Now, as a threshold matter, note the language Broadwell used. She didn’t say CIA was holding two militia figures. She said the CIA annex had taken them prisoner.
The CIA has not had detention authority since January 2009, when Executive Order 13491 was issued. Any suggestion that the Agency is still in the detention business is uninformed and baseless.
See also this tweet, repeating CIA’s denial that the Agency itself was holding prisoners.
Now, in her comments, Broadwell seems to suggest Petraeus learned about detainees in Benghazi within 24 hours of the attack.
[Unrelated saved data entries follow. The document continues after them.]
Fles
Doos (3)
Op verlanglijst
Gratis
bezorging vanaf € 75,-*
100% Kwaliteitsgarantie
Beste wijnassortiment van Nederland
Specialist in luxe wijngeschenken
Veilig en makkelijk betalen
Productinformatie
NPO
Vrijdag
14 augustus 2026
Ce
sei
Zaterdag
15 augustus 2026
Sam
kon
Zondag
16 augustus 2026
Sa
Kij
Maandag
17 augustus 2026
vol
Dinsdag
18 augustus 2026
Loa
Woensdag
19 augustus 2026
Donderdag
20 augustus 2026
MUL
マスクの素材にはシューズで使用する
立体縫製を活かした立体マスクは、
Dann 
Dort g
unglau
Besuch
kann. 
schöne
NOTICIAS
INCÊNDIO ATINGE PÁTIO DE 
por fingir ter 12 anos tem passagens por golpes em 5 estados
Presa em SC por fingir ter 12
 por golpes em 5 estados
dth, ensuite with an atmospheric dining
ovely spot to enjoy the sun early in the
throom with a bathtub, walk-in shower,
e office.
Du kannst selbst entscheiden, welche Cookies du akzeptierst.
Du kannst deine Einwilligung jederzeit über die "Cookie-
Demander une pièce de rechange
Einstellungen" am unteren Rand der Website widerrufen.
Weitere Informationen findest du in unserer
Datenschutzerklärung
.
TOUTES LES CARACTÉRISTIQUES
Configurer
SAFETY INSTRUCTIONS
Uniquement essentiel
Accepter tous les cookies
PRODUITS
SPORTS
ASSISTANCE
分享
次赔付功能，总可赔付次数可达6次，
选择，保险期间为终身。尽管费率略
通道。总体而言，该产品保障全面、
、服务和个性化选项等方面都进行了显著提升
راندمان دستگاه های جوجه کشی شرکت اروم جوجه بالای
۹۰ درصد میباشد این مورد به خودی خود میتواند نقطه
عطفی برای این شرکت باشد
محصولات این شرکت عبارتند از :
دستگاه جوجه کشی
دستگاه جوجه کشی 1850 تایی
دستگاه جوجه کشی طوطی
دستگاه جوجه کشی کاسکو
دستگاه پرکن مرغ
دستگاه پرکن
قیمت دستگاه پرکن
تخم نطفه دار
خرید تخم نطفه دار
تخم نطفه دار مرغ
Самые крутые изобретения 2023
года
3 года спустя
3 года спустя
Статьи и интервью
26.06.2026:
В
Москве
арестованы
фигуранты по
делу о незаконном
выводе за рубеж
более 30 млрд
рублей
But just days after she would blab about the trip and just days before he resigned in disgrace, Petraeus took his own fact-finding trip to Libya, even as Deputy CIA Director Mike Morrell was in Langley spinning out CIA’s defense. Yet, in spite of the fact that Petraeus took the trip ostensibly to prepare for Congressional testimony, the intelligence committees had trouble getting a copy of his trip report, and Petraeus tried to back out of testifying about the trip personally. Not only does this feel like a concerted effort to withhold what he learned from Congress, but if the CIA Station Chief told Petraeus something significantly different in person in October from what he told him via cable on September 12, I can see why Petraeus might use his resignation as an excuse not to tell Congress.
I’m wondering, too, whether this relates to Mac Thornberry’s attempt to assure everyone there’s sufficient oversight over JSOC kill-or-capture missions; if Brennan kept JSOC ops in Libya that blew up on us too closely held, Thornberry would likely have been one of the few to have been read into them. Remember that the government keeps refusing to tell Ron Wyden all the countries where we’ve been running targeted killing missions.
And remember, too, that Petraeus’ first reaction to Benghazi was to ask for more drones, a request that John Brennan approved.
Now, I don’t know whether Petraeus’ behavior makes the claim that he and the Station Chief weren’t read into what was going on in eastern Libya more or less likely.
But Petraeus’ role in this has always been creepy, from when he refused to attend the memorial services for the CIA contractors killed in the attack to when he ostentatiously attended the Argo premiere the night of Darrell Issa’s first hearing on Benghazi. And it is clear that Petraeus’ efforts to spin his own role, and that of CIA, in this really pissed off the rest of the National Security establishment.
Given that Petraeus appears to be willing to reopen this issue, we might one day find out the underlying explanation for Benghazi.